Time for a code golf contest? Been a while we did that. Thought that'd be fun while I'm busy with other stuff. If you don't remember what it is, I give you a task and you try to write a program that is the shortest you can do. Standard rules apply, you can find them on Stack Overflow. If in doubt, like how to count the size of your entry, just ask me or anyone familiar with the previous contests we did before.

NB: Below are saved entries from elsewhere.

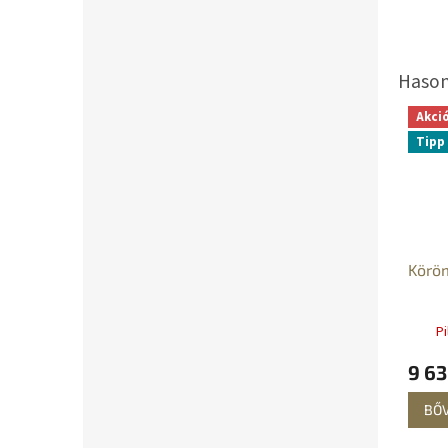
Akci
Tipp
Körö
Pi
9 63
BŐ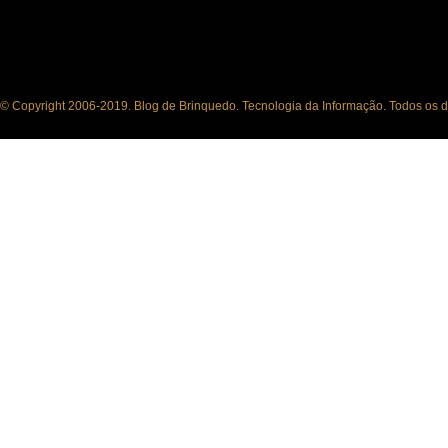
© Copyright 2006-2019. Blog de Brinquedo. Tecnologia da Informação. Todos os di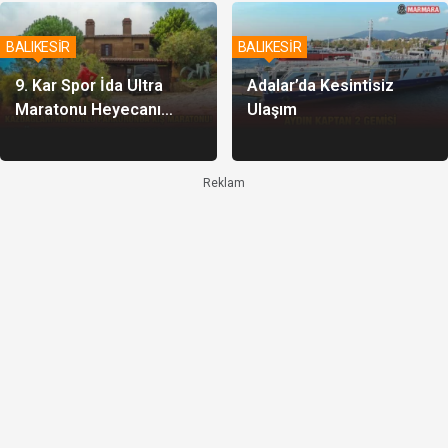
BALIKESİR
BALIKESİR
9. Kar Spor İda Ultra
Adalar’da Kesintisiz
Maratonu Heyecanı
Ulaşım
Yaşandı
Reklam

So yeah, this one revolves around Pythagorean triplets. If you don't know what it is either, it's any set of integers (a,b,c) that solves the formula a2 + b2 = c2. So if you take a point on a plane, say (3,4), it should be at a distance 5 from the origin (0,0). Same for (4,3). The point (3,5), though, is at a distance √34 from the origin, which is not an integer and therefore not Pythagorean.

So your task is, you are given a monochrome graphic screen (96x64 on a TI-83+, but could be anything big enough we can see something) with the origin (0,0) in a corner (usually upper left, but could be lower left) and you must turn on every pixel (a,b) that verifies a2 + b2 = c2 with a, b and c being integers, with the rest must be off. Don't miss one! I know there's a bunch of clever tricks to do that, so be creative.

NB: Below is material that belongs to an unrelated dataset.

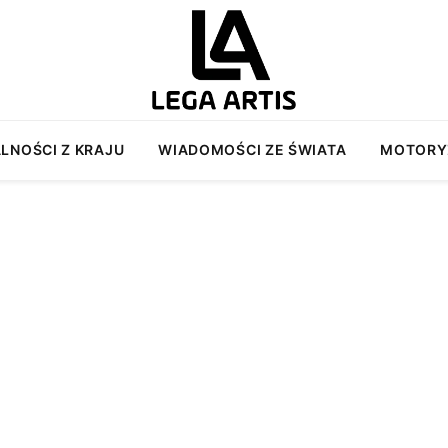
LNOŚCI Z KRAJU
WIADOMOŚCI ZE ŚWIATA
MOTORY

Bonus task: Write another program that counts how many pixels are on this way for any width and height given as inputs.

Send the source code either in this thread on in PM to me before September 1st, 23:59:59 EST. and make it clear whether the codes you send are for the main task or the bonus one. There's nothing at stake other than the honor, feel free to help each other and have fun!

Standings

Main task

UserLanguageBytes
@SnektronShaderToy50
@JujuRuby60

Bonus task

UserLanguageBytes
@JujuRuby52

* Entries must be valid and verified before showing up in this table.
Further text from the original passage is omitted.